[Extracted records]

┌──

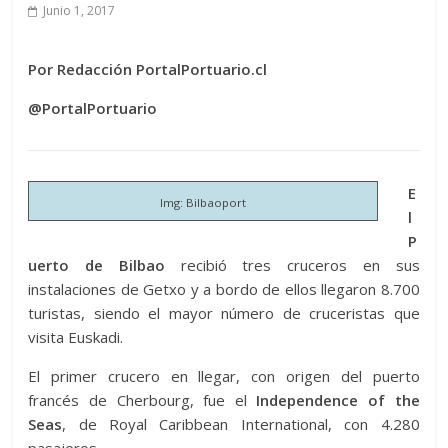
Junio 1, 2017
Por Redacción PortalPortuario.cl
@PortalPortuario
E
Img: Bilbaoport
l
P
uerto de Bilbao
recibió tres cruceros en sus
instalaciones de Getxo y a bordo de ellos llegaron 8.700
turistas, siendo el mayor número de cruceristas que
visita Euskadi.
El primer crucero en llegar, con origen del puerto
francés de Cherbourg, fue el
Independence of the
Seas
, de Royal Caribbean International, con 4.280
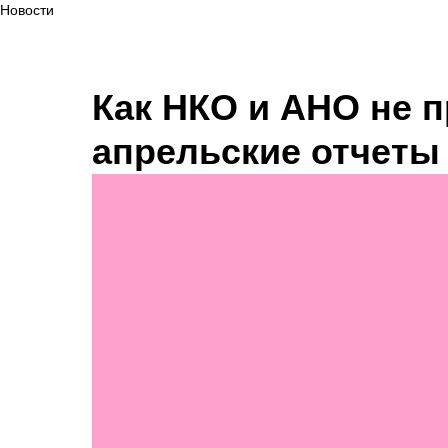
Новости
Как НКО и АНО не 
апрельские отчеты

└──

WORK INSTRUCTION: Starting at the line that contains "El primer crucero", please write out every line to the end of the entries, inclusive, copied exactly and with pictures omitted.

TASK RESULT:
El primer crucero en llegar, con origen del puerto
francés de Cherbourg, fue el
Independence of the
Seas
, de Royal Caribbean International, con 4.280
Новости
Как НКО и АНО не 
апрельские отчеты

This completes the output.